Thread 24510237 - /lit/ [Archived: 942 hours ago]

Anonymous
7/1/2025, 3:05:40 AM No.24510237
darius
darius
md5: eae2dbd3c5f405dfa007934fc67c66b8🔍
I immensly struggle with visualizing characters in a novel. I have no issues with other types of descriptive passages, but when it comes to appearances, I always end up associating one random image of an acquaintance/famous person to a character even if it's the opposite of what the author is making him out to be. How do I get over this?
Replies: >>24510248 >>24510292 >>24510292 >>24510336
Anonymous
7/1/2025, 3:07:59 AM No.24510248
>>24510237 (OP)
Surely there's a pill for your brand of mental illness, but I don't know, that's more a question of medicine than literature.
Replies: >>24510265
Anonymous
7/1/2025, 3:14:07 AM No.24510265
>>24510248
I'm gonna piss in your ear canal
Anonymous
7/1/2025, 3:23:58 AM No.24510292
>>24510237 (OP)
>>24510237 (OP)
It's not your fault and you will never fix it on your own. He gives descriptions that leave so many gaps in the details that there's no point trying to imagine what they've written, it would be a mess. You can numb it by thinking "I'm the greatest. I have no problem embellishing details and don't see a problem with it" or just look at movies portrayals of the character. James out.
Anonymous
7/1/2025, 3:29:58 AM No.24510311
I just make my own characters because they're more interesting and because I know that if I care too much about it some dumb fuck authors are gonna describe them like a 100 pages in and completely fuck with my perception of them I had up to that point
Anonymous
7/1/2025, 3:42:17 AM No.24510336
>>24510237 (OP)
>struggle with visualizing characters
You don't though. Authors take random arch types from irl exposure to what they like, and, you are doing the same procedure. This is actually where the writer and reader shake hands! If you want a tip from my experience - I used to think of characters and scenarios just from listening to a track list of music - make yourself MORE comfortable with it by just picturing from what the author has them saying and what a character that would say that would look like to you - let the little descriptive words the author adds act like a costume.

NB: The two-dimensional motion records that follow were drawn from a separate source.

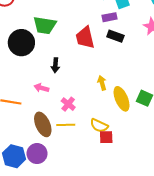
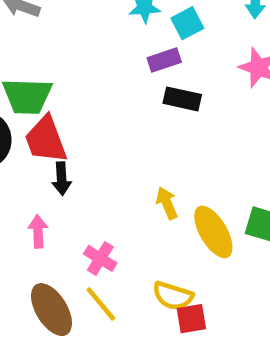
red trapezoid: (85, 38) -> (46, 139), moved
pink arrow: (41, 88) -> (38, 231), turned 80
yellow line: (66, 125) -> (101, 304), turned 60

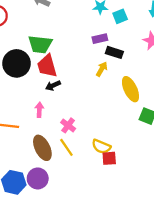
purple rectangle: (164, 60) -> (100, 39), moved
black arrow: (62, 179) -> (53, 85), turned 64
yellow arrow: (167, 203) -> (102, 69), moved, turned 48
yellow ellipse: (213, 232) -> (130, 89), moved

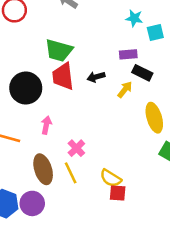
black circle: (17, 63) -> (26, 88), moved
black arrow: (53, 85) -> (96, 77), moved

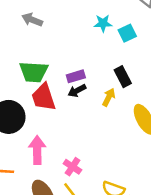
purple rectangle: (128, 54) -> (76, 76), moved
black rectangle: (142, 73) -> (123, 77), turned 48
pink arrow: (46, 125) -> (37, 150), size x1.5

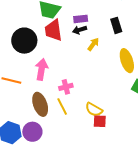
yellow arrow: (109, 97) -> (93, 44), moved
pink cross: (72, 167) -> (66, 87), turned 32

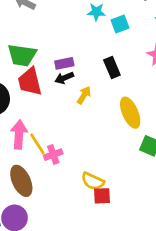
yellow line: (62, 107) -> (37, 144), moved

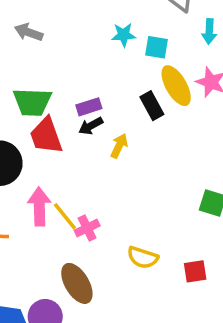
cyan square: (120, 24) -> (156, 47), turned 36
yellow ellipse: (130, 113) -> (176, 86), moved
brown ellipse: (21, 181) -> (77, 283), moved
red square: (102, 196) -> (195, 271), moved

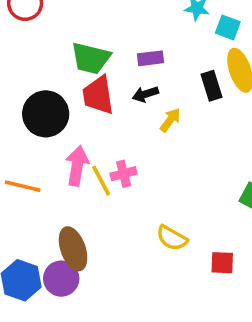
purple rectangle: (89, 107) -> (151, 58), moved
pink cross: (87, 228) -> (124, 174), moved
brown ellipse: (77, 283) -> (73, 249), moved

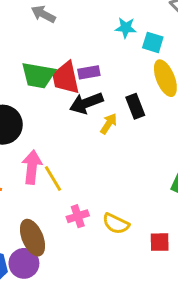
black rectangle: (211, 86) -> (135, 106), moved
black arrow: (145, 94) -> (86, 103), size x1.5
red trapezoid: (98, 95) -> (66, 78), moved
pink cross: (124, 174) -> (78, 216), moved

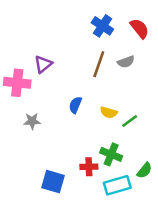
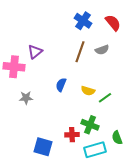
green semicircle: (144, 170) -> (117, 138), turned 120

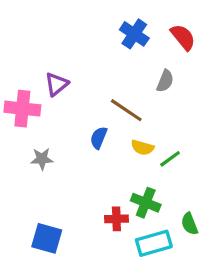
gray semicircle: (102, 50) -> (165, 81), turned -48
brown line: (80, 52) -> (126, 110), moved, turned -75
blue square: (43, 147) -> (47, 238), moved

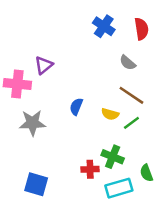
red semicircle: (183, 37) -> (141, 29), turned 30
gray semicircle: (165, 81) -> (128, 63), turned 108
brown line: (126, 110) -> (131, 95), moved
gray star: (42, 159) -> (32, 123), size x1.5

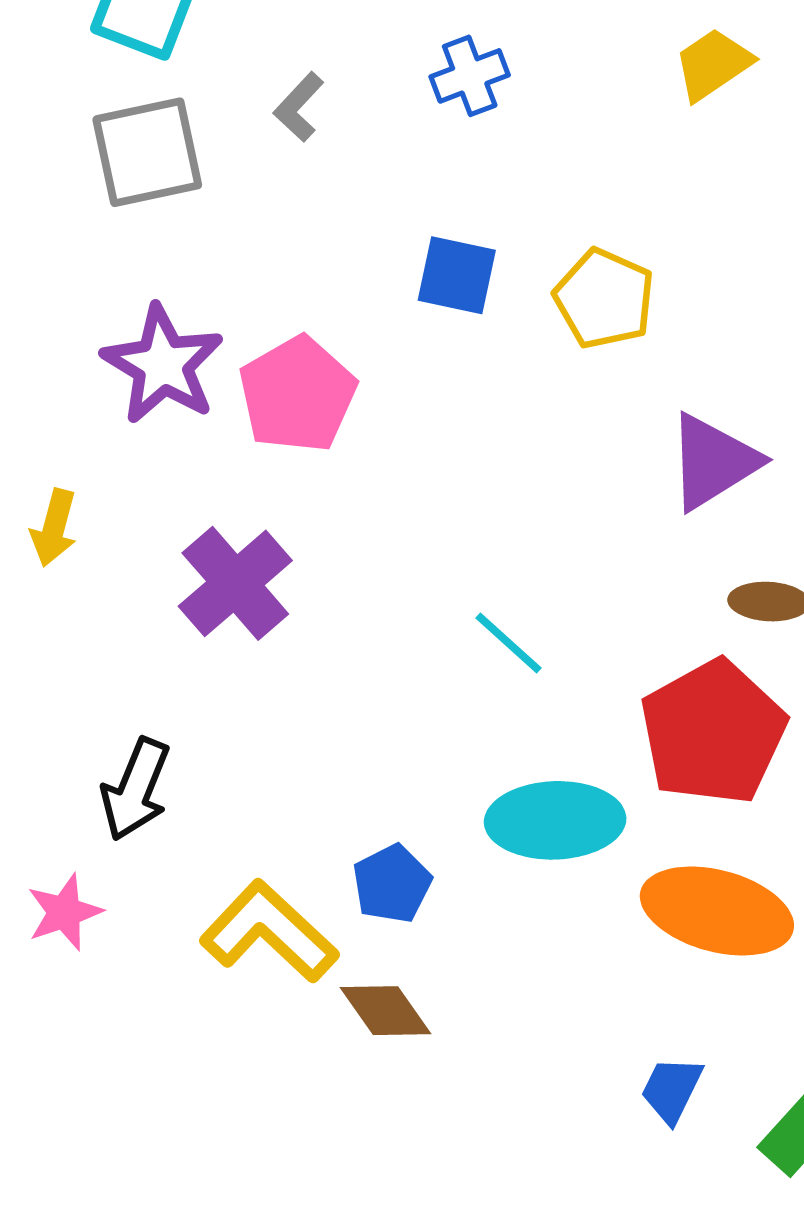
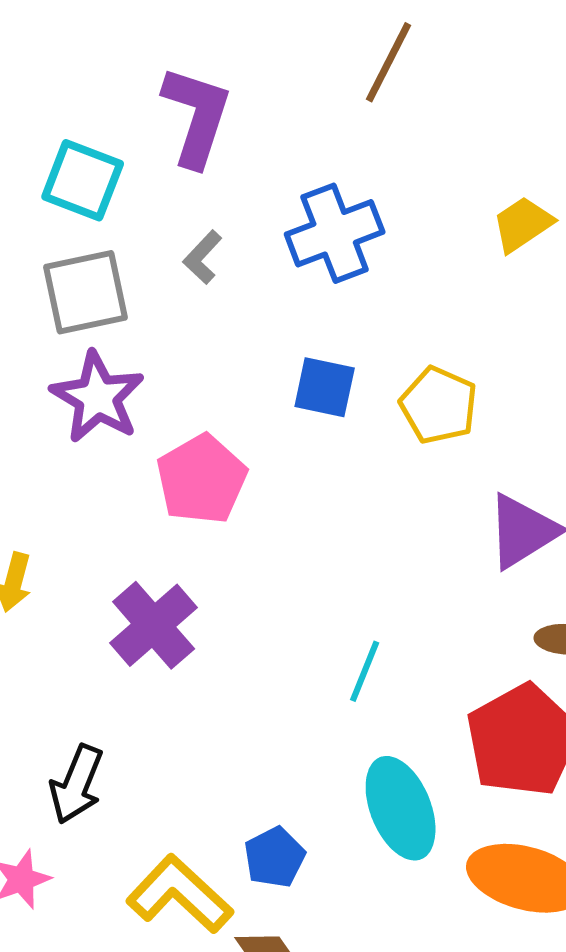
blue cross: (470, 76) -> (335, 233), size x1.6
purple star: (163, 365) -> (98, 397), moved
cyan line: (508, 643) -> (365, 671), turned 70
cyan ellipse: (555, 820) -> (401, 808), turned 70

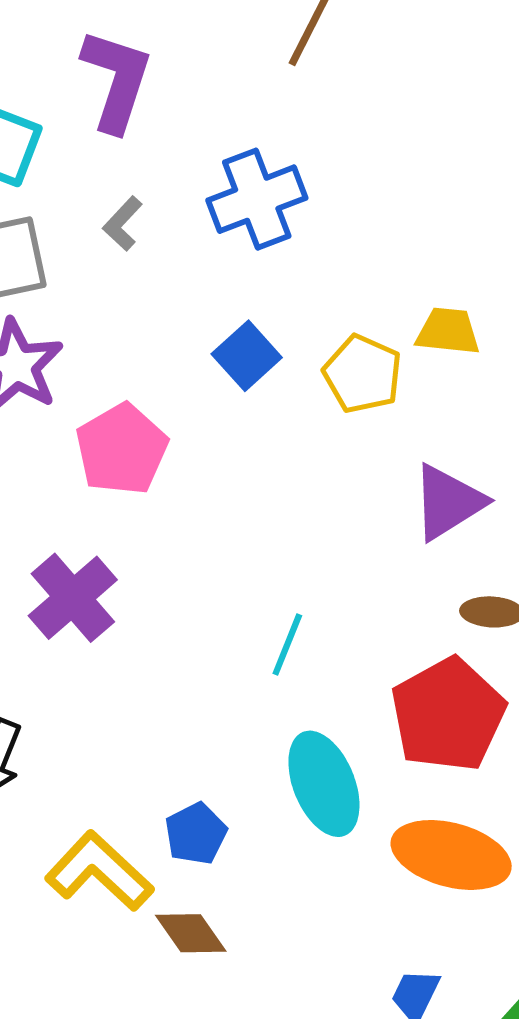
yellow trapezoid: (523, 224) -> (448, 331), moved, turned 40
blue square: (325, 387) -> (247, 356), turned 36

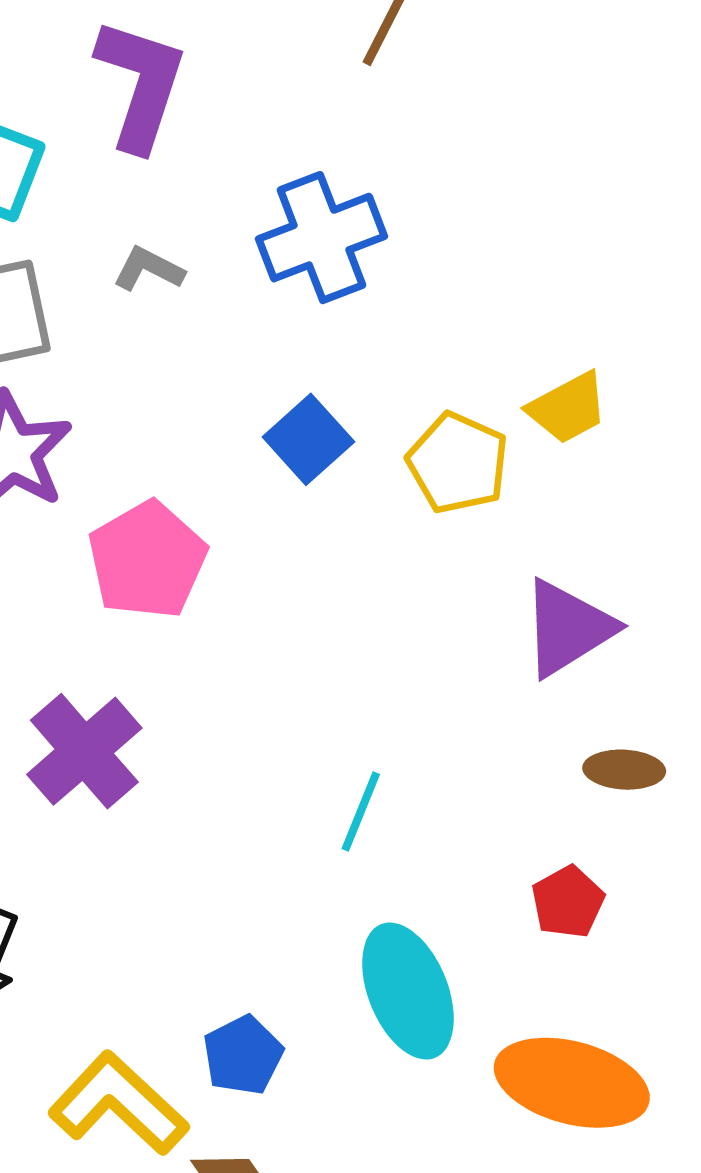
gray L-shape: (123, 224) -> (149, 269), turned 74
yellow trapezoid: (448, 331) -> (568, 408), turned 146
red pentagon: (448, 715) -> (568, 902), size x0.5

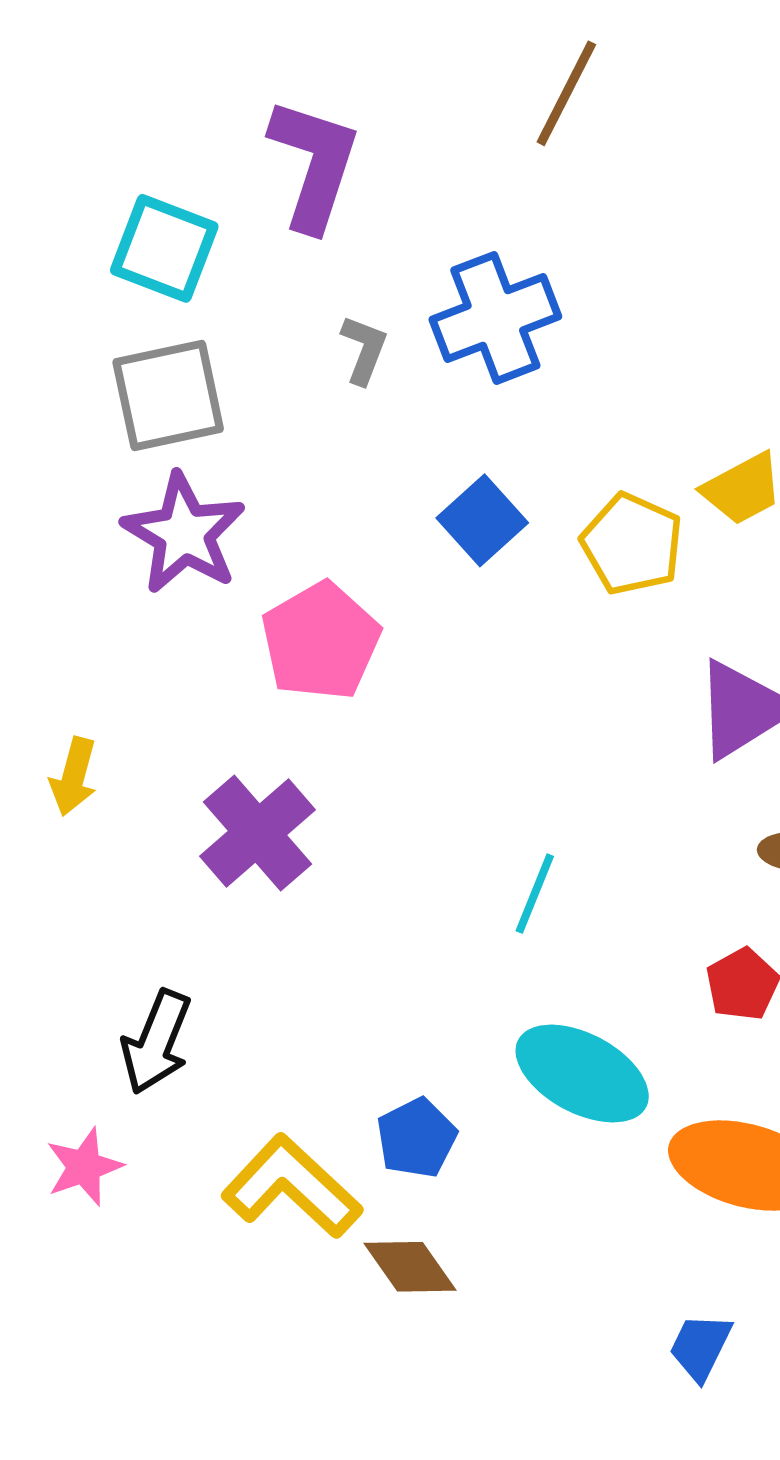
gray L-shape: (149, 269) -> (364, 350), moved, turned 84
cyan ellipse: (408, 991) -> (582, 1074), turned -40

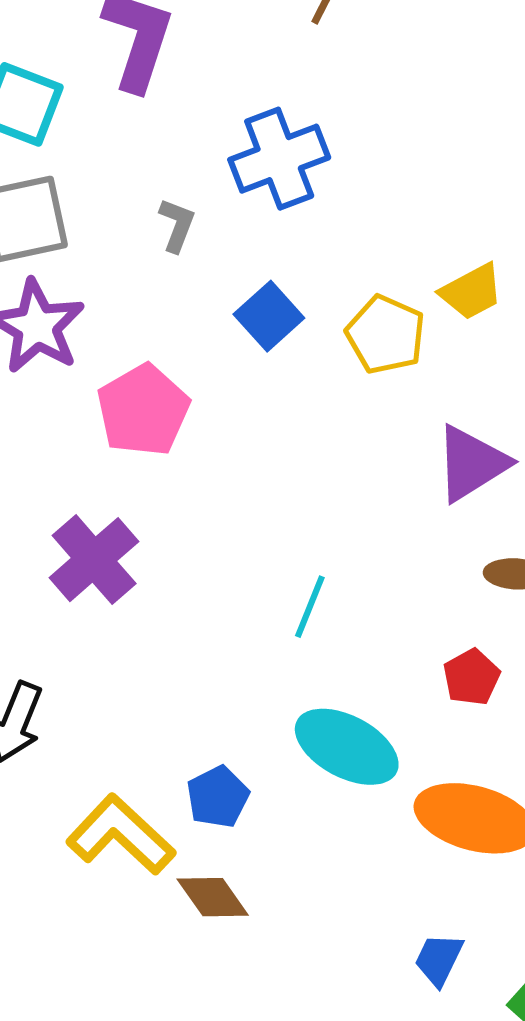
gray L-shape: (364, 350) -> (177, 225), moved

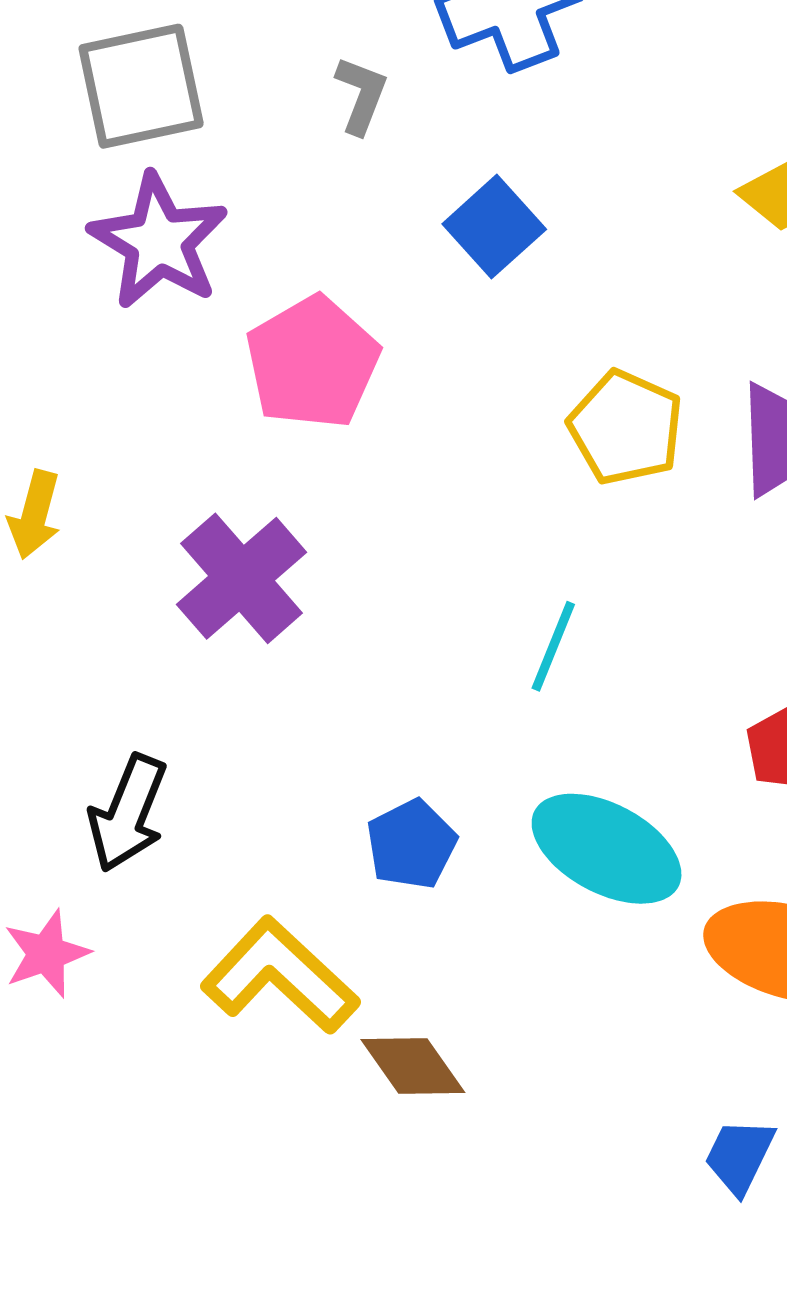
yellow pentagon: (386, 335) -> (626, 428), moved
blue pentagon: (218, 797) -> (411, 844), moved

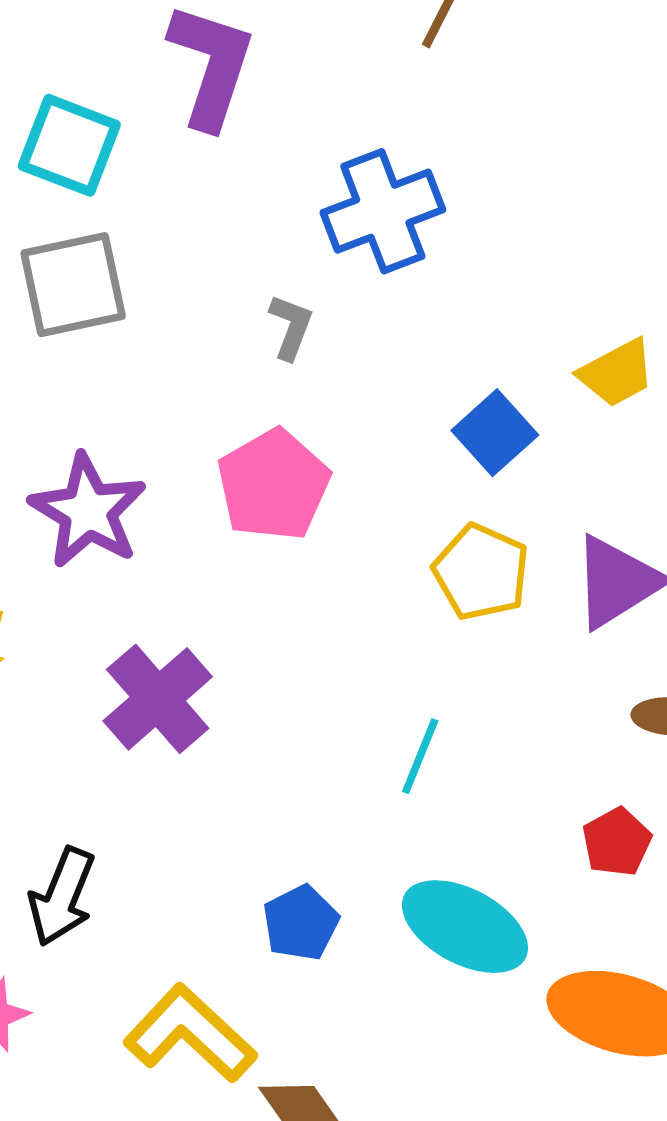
gray L-shape: (361, 95) -> (291, 327), moved
blue square: (494, 227) -> (495, 433), moved
purple star: (159, 241) -> (88, 511), moved
pink pentagon: (312, 363) -> (273, 485), moved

I still do not picture Sherlock Holmes with a beak nose, tall and slim - I just throw in Sean Connery and am done with it.
Replies: >>24510354
Anonymous
7/1/2025, 3:48:27 AM No.24510354
>>24510336
>cont'd
it was ages before I saw Basil Rathbone onscreen, but my brain said "okay, it checks out". Same with Jurassic Park, but the wait was shorter to see it filled out onscreen.